# Red Eta?



## euro trash (Sep 16, 2005)

anyone have a guess or knowledge as to when the group sets will be available? 

JW


----------



## The Flash (May 6, 2002)

I talked to the peeps at BTI and they are saying late January 2008....specifically around the 27th....

I'm about ready to give up on them! If they can't figure out how to deliver when they say they will, I'm willing to sell my Force set and go back to Shimano....

Flash


----------



## Retro Grouch (Apr 30, 2002)

FWIW...GVH bikes is showing pricing information for SRAM Red build kits. 

http://www.gvhbikes.com/


----------



## euro trash (Sep 16, 2005)

that's crazy talk Flash!

I sure hope it's not that late, granted I probably won't be riding my road bike that time of the year. my shop told me late December, but that was when I thought the street date was 11/17. hopefully they start delivering early Febuary, that wouldn't be too bad I don't think. not bad enough for me to build with Shimano anyway...  

I have seen a 08 Orca with Red on the street.

JW


----------



## cx_fan (Jul 30, 2004)

Our title sponsor was able to get a grouppo from Security. He was able to get der's, bb, brakes, shifters, cass (11-23) and cranks (172.5)

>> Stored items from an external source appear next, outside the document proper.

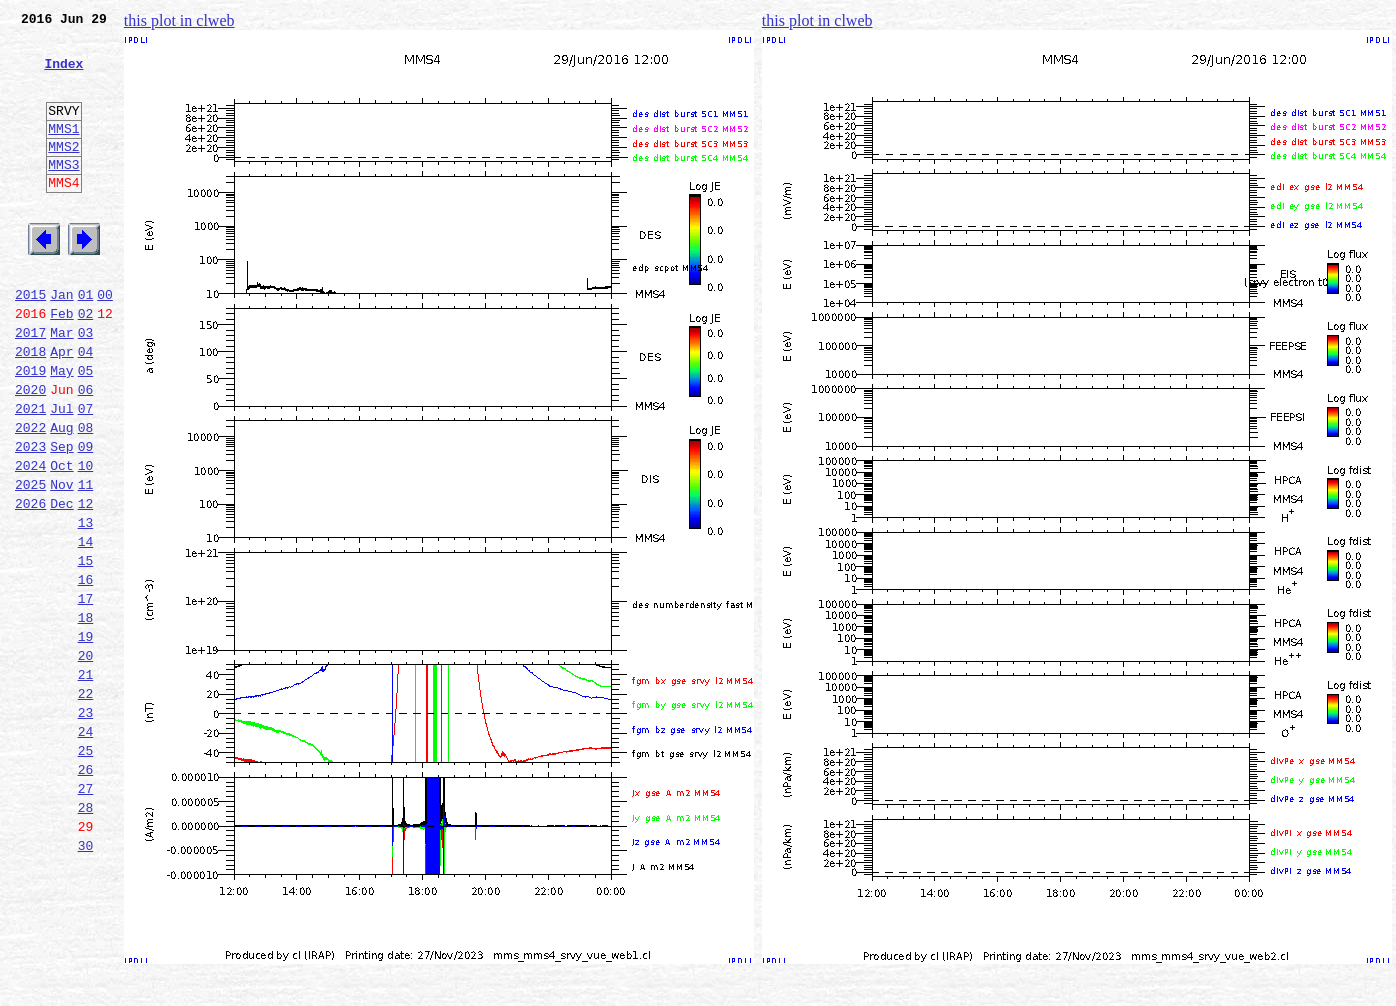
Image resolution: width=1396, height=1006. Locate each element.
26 (86, 892)
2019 (30, 430)
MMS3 (63, 194)
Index (63, 75)
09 (86, 518)
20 (86, 760)
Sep (61, 518)
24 (86, 848)
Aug (61, 496)
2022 (30, 496)
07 (86, 474)
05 (86, 430)
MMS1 (63, 152)
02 (86, 364)
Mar (61, 386)
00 (105, 342)
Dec (61, 584)
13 (86, 606)
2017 (30, 386)
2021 (30, 474)
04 (86, 408)
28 (86, 936)
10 (86, 540)
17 (86, 694)
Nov (61, 562)
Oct (61, 540)
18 (86, 716)
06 (86, 452)
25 (86, 870)
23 (86, 826)
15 (86, 650)
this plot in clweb (179, 20)
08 (86, 496)
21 (86, 782)
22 (86, 804)
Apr (61, 408)
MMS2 (63, 173)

I dont know how many of them they had left though...It is cool but my Force stuff is fine. I will be upgrading to the cassette though...not only is it cool, it is lighter than a Campy full ti cassette......at half the price


----------



## The Flash (May 6, 2002)

The wait is just killing me! I have small hands and the reach from any bar in the drop is just a bit too far and those adjustable levers are what I am looking for. I'll stay with SRAM just because everything else works so well. Even when I had a bad Force BB and the recall on the brakes, I got a personal call from them and they overnighted the BB to me. I'll support that kind of customer service everytime...

Flash


----------



## rhauft (Aug 8, 2006)

*Available now from Orbea*

Orbea is delivering bikes right now with *RED*
My LBS has them in stock. Only problem is you have to order a complete bike (Orbea)
*unless* you can find someone who only wants the frameset. A friend of mine is having a red groupo installed on an 08 Pinarello Prince as we speak. 
The groupo came off an 08 Orca last week.


----------



## euro trash (Sep 16, 2005)

I've noticed that also... aren't Orbea and Specialized the only companies using Red as build build options?

JW


----------



## 32and3cross (Feb 28, 2005)

The ETA I am hearing now from people for gruppos is June.


----------



## prunepit (Nov 19, 2006)

Cannondale Ultimate is spec with The red Group this year,Nice


----------



## The Flash (May 6, 2002)

I'm going to have the shop call Security tomorrow....maybe I can snag some shifters....


----------



## Purple Liquid (Jul 9, 2006)

QBP has pushed it back multiple times As of today, they are expecting 1/11/08


----------



## master2129 (Mar 30, 2007)

euro trash said:


> anyone have a guess or knowledge as to when the group sets will be available?
> 
> JW


Our Team received our sets for 2008 this last week. The group is impressive.


----------



## Mark H (Dec 12, 2007)

I saw this on ebay http://cgi.ebay.com/SRAM-RED-8-PIEC...ryZ42319QQssPageNameZWDVWQQrdZ1QQcmdZViewItem


----------



## euro trash (Sep 16, 2005)

master2129 said:


> The group is impressive.


cool... I'm so ready to have mine, just don't want to pay for it.


----------



## cocoboots (Apr 13, 2006)

Excel Sports has a few RED groups in stock. I got the call yesterday from JP and got some stuff ordered up.


----------



## Coolhand (Jul 28, 2002)

Just checked QBP yesterday, no dice yet. Soon my pretties. . . .

:devil:


----------



## The Flash (May 6, 2002)

Excelsports said that they would have some in next week. You might be able to place an order now and get on the list....


----------



## cocoboots (Apr 13, 2006)

Excel sold through what they had. My first group is going to the wife for x-mas. My guy there is calling me before they inventory the next batch so I can get a group, too.


----------



## Purple Liquid (Jul 9, 2006)

QBP is now back to 2/20/08...


----------



## Mark H (Dec 12, 2007)

On ebay now http://cgi.ebay.com/SRAM-RED-8-PIEC...ryZ42319QQssPageNameZWDVWQQrdZ1QQcmdZViewItem or http://cgi.ebay.com/2008-SRAM-RED-C...ryZ58094QQssPageNameZWDVWQQrdZ1QQcmdZViewItem
I just bought my Force group from the second seller, the guy will really take care of you!!


----------